*TASK TO CARRY OUT*
Single out the lines of the material that contain "Awakening" and copy them.
┄┄┄┄┄┄┄┄┄┄
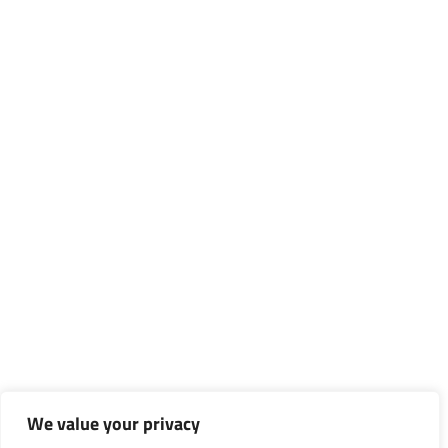
We value your privacy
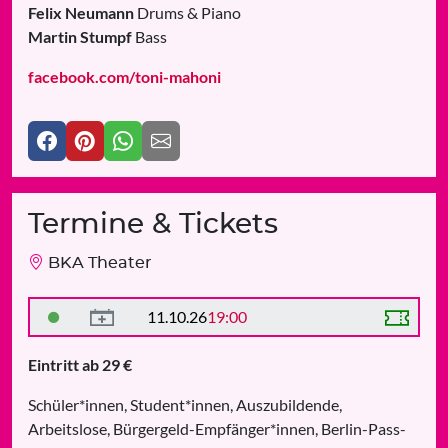
Felix Neumann
Drums & Piano
Martin Stumpf
Bass
facebook.com/toni-mahoni
Termine & Tickets
BKA Theater
11.10.26
19:00
Eintritt ab 29 €
Schüler*innen, Student*innen, Auszubildende,
Arbeitslose, Bürgergeld-Empfänger*innen, Berlin-Pass-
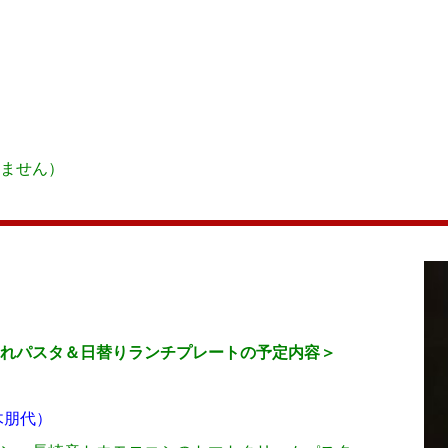
ません）
れパスタ＆日替りランチプレートの予定内容＞
木朋代）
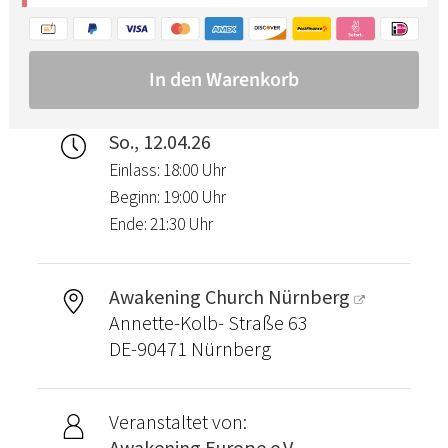
So., 12.04.26
Einlass: 18:00 Uhr
Beginn: 19:00 Uhr
Ende: 21:30 Uhr
Awakening Church Nürnberg
Annette-Kolb- Straße 63
DE-90471 Nürnberg
Veranstaltet von:
Awakening Europe e.V.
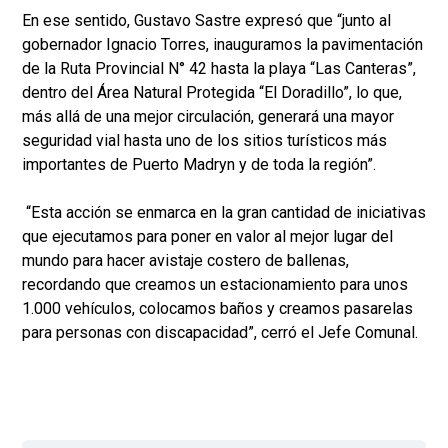
En ese sentido, Gustavo Sastre expresó que “junto al
gobernador Ignacio Torres, inauguramos la pavimentación
de la Ruta Provincial N° 42 hasta la playa “Las Canteras”,
dentro del Área Natural Protegida “El Doradillo”, lo que,
más allá de una mejor circulación, generará una mayor
seguridad vial hasta uno de los sitios turísticos más
importantes de Puerto Madryn y de toda la región”.
“Esta acción se enmarca en la gran cantidad de iniciativas
que ejecutamos para poner en valor al mejor lugar del
mundo para hacer avistaje costero de ballenas,
recordando que creamos un estacionamiento para unos
1.000 vehículos, colocamos baños y creamos pasarelas
para personas con discapacidad”, cerró el Jefe Comunal.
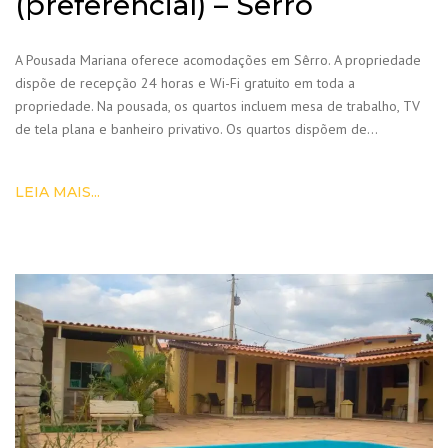
(preferencial) – Sêrro
A Pousada Mariana oferece acomodações em Sêrro. A propriedade
dispõe de recepção 24 horas e Wi-Fi gratuito em toda a
propriedade. Na pousada, os quartos incluem mesa de trabalho, TV
de tela plana e banheiro privativo. Os quartos dispõem de…
LEIA MAIS...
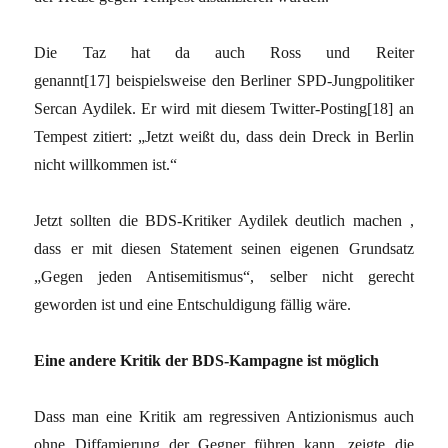
Die Taz hat da auch Ross und Reiter
genannt[17] beispielsweise den Berliner SPD-Jungpolitiker
Sercan Aydilek. Er wird mit diesem Twitter-Posting[18] an
Tempest zitiert: „Jetzt weißt du, dass dein Dreck in Berlin
nicht willkommen ist.“
Jetzt sollten die BDS-Kritiker Aydilek deutlich machen ,
dass er mit diesen Statement seinen eigenen Grundsatz
„Gegen jeden Antisemitismus“, selber nicht gerecht
geworden ist und eine Entschuldigung fällig wäre.
Eine andere Kritik der BDS-Kampagne ist möglich
Dass man eine Kritik am regressiven Antizionismus auch
ohne Diffamierung der Gegner führen kann, zeigte die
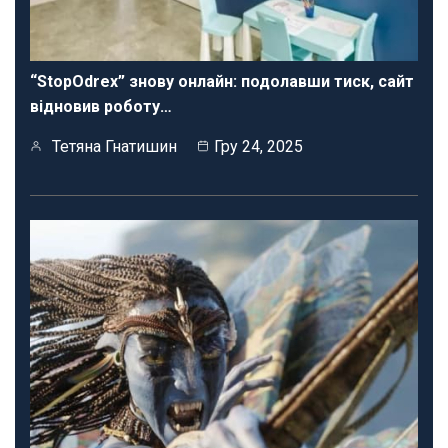
“StopOdrex” знову онлайн: подолавши тиск, сайт
відновив роботу…
Тетяна Гнатишин
Гру 24, 2025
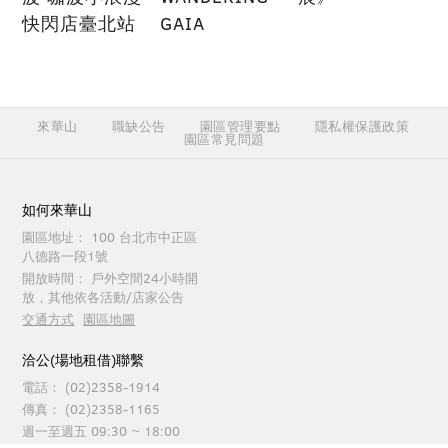
快閃店臺北站
GAIA
來華山
職缺公告
園區管理要點
隱私權保護政策
園區常見問題
如何來華山
園區地址：
100 台北市中正區
八德路一段1號
開放時間：
戶外空間24小時開
放，其他依各活動/店家公告
交通方式
園區地圖
洽公(場地租借)聯繫
電話：
(02)2358-1914
傳真：
(02)2358-1165
週一至週五 09:30 ~ 18:00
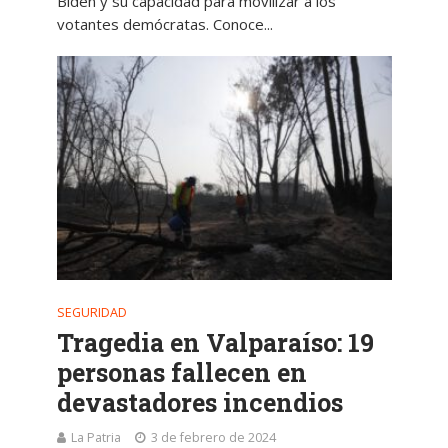
Biden y su capacidad para movilizar a los
votantes demócratas. Conoce...
SEGURIDAD
Tragedia en Valparaíso: 19
personas fallecen en
devastadores incendios
La Patria
3 de febrero de 2024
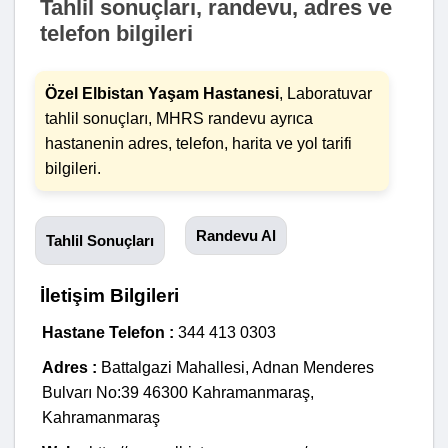
Tahlil sonuçları, randevu, adres ve
telefon bilgileri
Özel Elbistan Yaşam Hastanesi
, Laboratuvar
tahlil sonuçları, MHRS randevu ayrıca
hastanenin adres, telefon, harita ve yol tarifi
bilgileri.
Randevu Al
Tahlil Sonuçları
İletişim Bilgileri
Hastane Telefon :
344 413 0303
Adres :
Battalgazi Mahallesi, Adnan Menderes
Bulvarı No:39 46300 Kahramanmaraş,
Kahramanmaraş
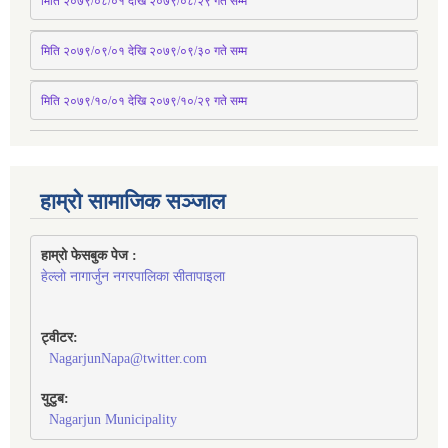
मिति २०७९/०८/०१ देखि २०७९/०८/२९ 
गते
सम्म
मिति २०७९/०९/०१ देखि २०७९/०९/३० 
गते
सम्म
मिति २०७९/१०/०१ देखि २०७९/१०/२९ गते सम्म
हाम्रो सामाजिक सञ्जाल
हाम्रो फेसबुक पेज : 
हेल्लो नागार्जुन नगरपालिका सीतापाइला
ट्वीटर:
NagarjunNapa@twitter.com
युटुब:
Nagarjun Municipality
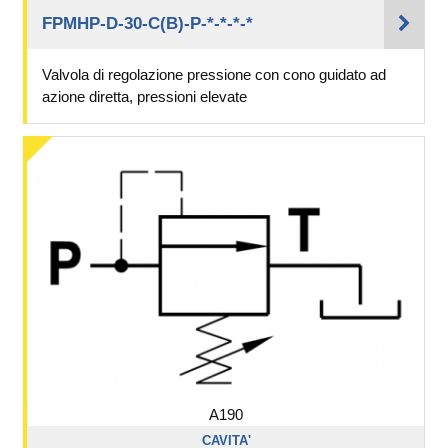
FPMHP-D-30-C(B)-P-*-*-*-*
Valvola di regolazione pressione con cono guidato ad
azione diretta, pressioni elevate
A190
CAVITA'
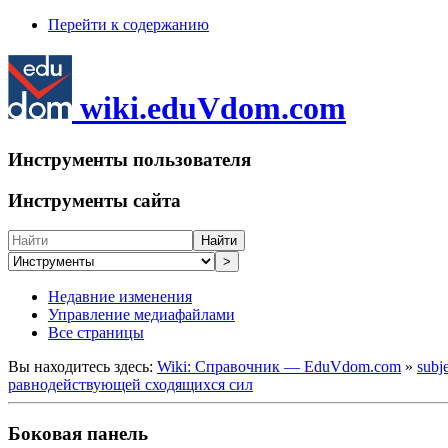
Перейти к содержанию
wiki.eduVdom.com
Инструменты пользователя
Инструменты сайта
Найти
>
Недавние изменения
Управление медиафайлами
Все страницы
Вы находитесь здесь:
Wiki: Справочник — EduVdom.com
»
subj
равнодействующей сходящихся сил
Боковая панель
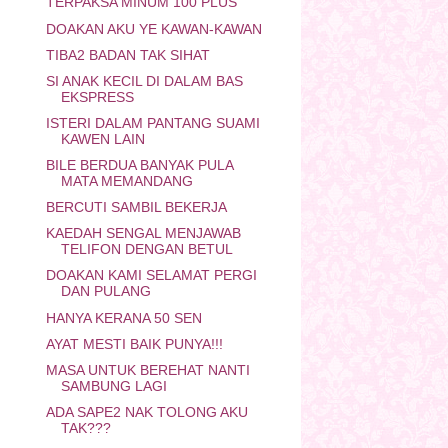
TERPAKSA MINUM 100 PLUS
DOAKAN AKU YE KAWAN-KAWAN
TIBA2 BADAN TAK SIHAT
SI ANAK KECIL DI DALAM BAS
EKSPRESS
ISTERI DALAM PANTANG SUAMI
KAWEN LAIN
BILE BERDUA BANYAK PULA
MATA MEMANDANG
BERCUTI SAMBIL BEKERJA
KAEDAH SENGAL MENJAWAB
TELIFON DENGAN BETUL
DOAKAN KAMI SELAMAT PERGI
DAN PULANG
HANYA KERANA 50 SEN
AYAT MESTI BAIK PUNYA!!!
MASA UNTUK BEREHAT NANTI
SAMBUNG LAGI
ADA SAPE2 NAK TOLONG AKU
TAK???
┄┄┄┄┄┄┄┄┄┄
*ANSWER FOR THE TASK*
Awakening Church Nürnberg
Awakening Europe e.V.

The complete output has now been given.